Building on the scant research in this area, this pilot study also provides some further guidance around the specific elements that are required to create a feasible manualised mental health awareness and stigma reduction intervention in this population and the most helpful mechanisms to achieve this. We can tentatively conclude that the focus on developing relationships, working collaboratively, using a manualised intervention, providing psycho education and skills supported the faith community members to reduce desire for social distance from people with mental health difficulties and show greater willingness to disclose personal experiences of mental health problems. This is in line with findings from a recent extensive review of what is effective for stigma reduction [24]. This noted that the core emerging findings of factors which reduce stigma are in reducing forms of indirect or direct social contact between people who do and who do not have lived experience of mental health conditions, ensuring the intervention content is based on content and culture; close consultation with the identified target group and paying attention to the effects, outcomes and sustainability of the programme.

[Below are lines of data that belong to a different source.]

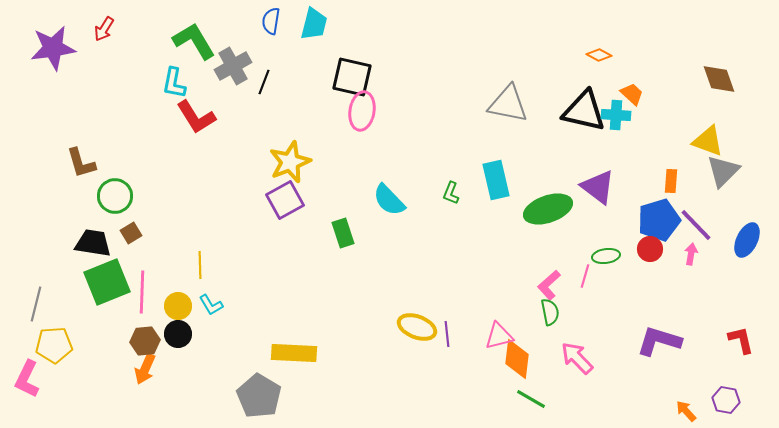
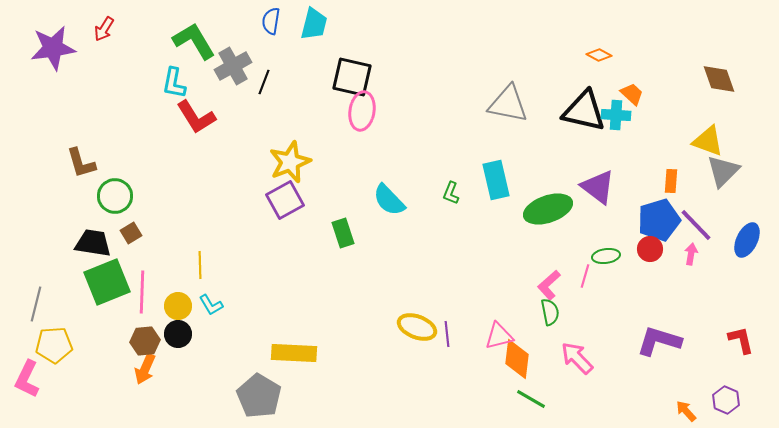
purple hexagon at (726, 400): rotated 12 degrees clockwise
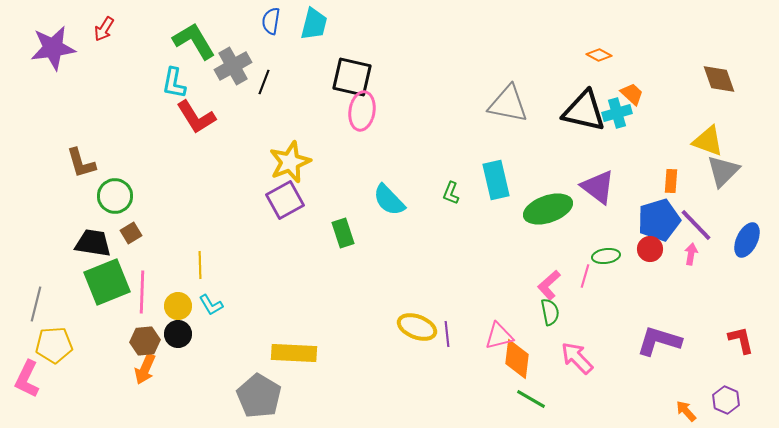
cyan cross at (616, 115): moved 1 px right, 2 px up; rotated 20 degrees counterclockwise
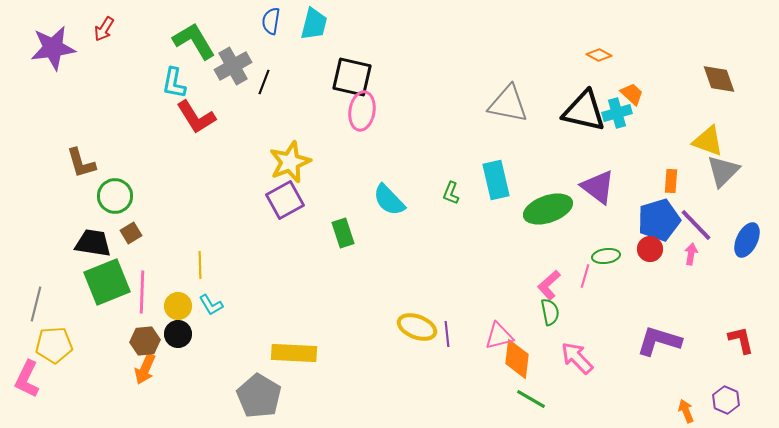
orange arrow at (686, 411): rotated 20 degrees clockwise
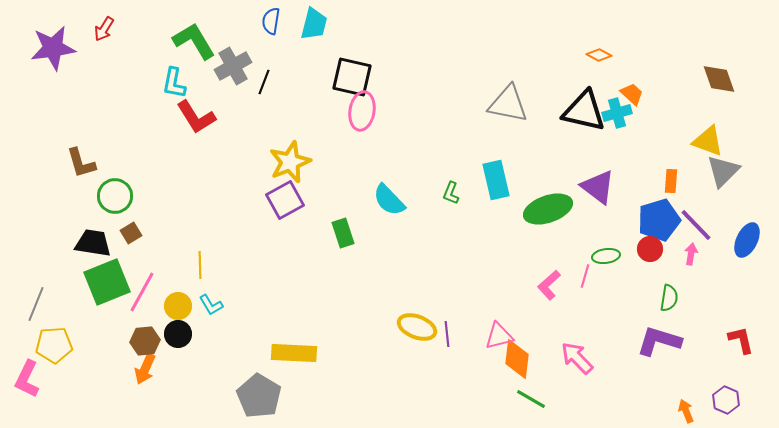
pink line at (142, 292): rotated 27 degrees clockwise
gray line at (36, 304): rotated 8 degrees clockwise
green semicircle at (550, 312): moved 119 px right, 14 px up; rotated 20 degrees clockwise
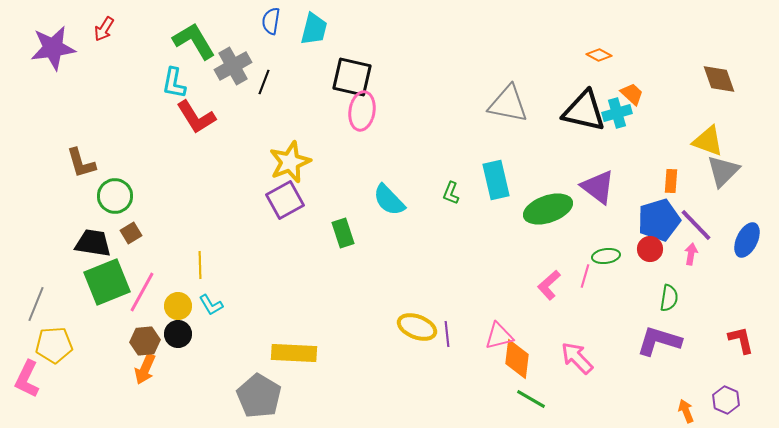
cyan trapezoid at (314, 24): moved 5 px down
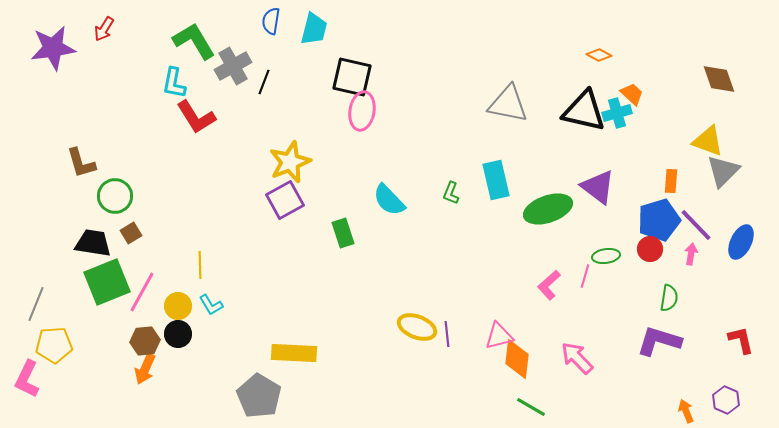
blue ellipse at (747, 240): moved 6 px left, 2 px down
green line at (531, 399): moved 8 px down
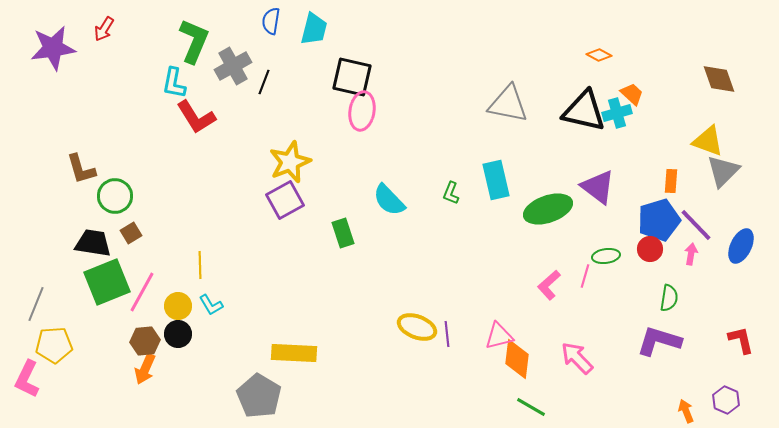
green L-shape at (194, 41): rotated 54 degrees clockwise
brown L-shape at (81, 163): moved 6 px down
blue ellipse at (741, 242): moved 4 px down
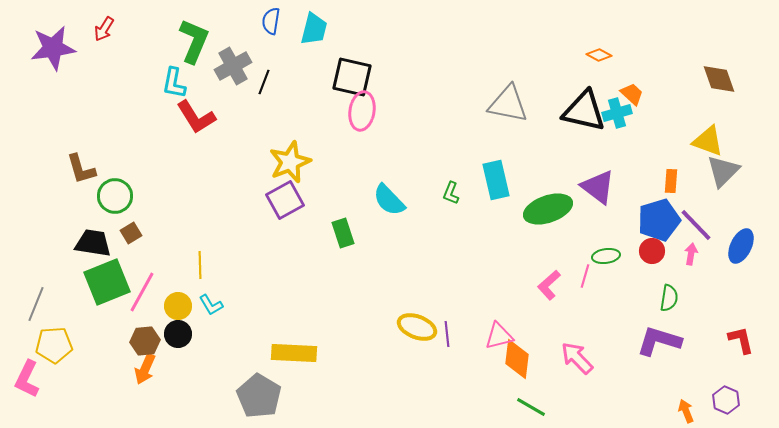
red circle at (650, 249): moved 2 px right, 2 px down
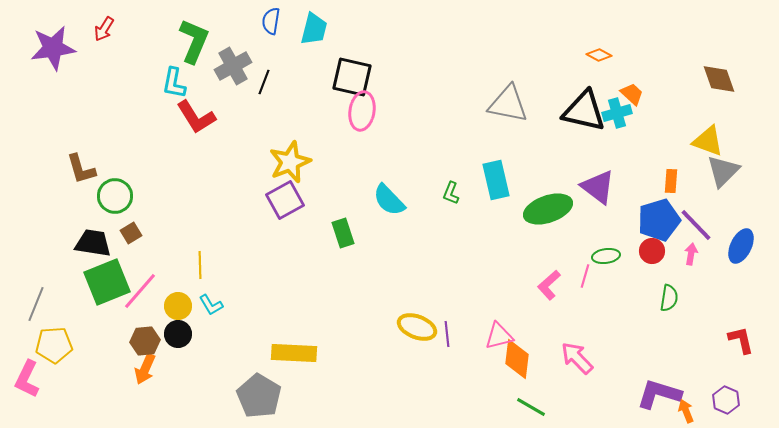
pink line at (142, 292): moved 2 px left, 1 px up; rotated 12 degrees clockwise
purple L-shape at (659, 341): moved 53 px down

There are several limitations in this study. As this was a pre-, post-test design, there is a need for a control group in future studies, to test whether the positive changes observed may be due to other reasons such as regression to the mean or other contemporaneous influences on stigma. Missing data may also explain the pre-post changes, although this study was completed under difficult circumstances at the beginning of the first wave of the Covid-19 pandemic. The COVID-19 pandemic began as this study was being completed and raised the possibility that the intervention can be adapted for online delivery. COVID-19 emphasised the importance of addressing mental illness in Black communities and ensure that marginalised and disadvantaged communities can access culturally appropriate and sensitive mental health support during these challenging times [15]. A plan has been implemented to adapt this study for online delivery due to COVID-19 and this later work will be reported in a separate paper.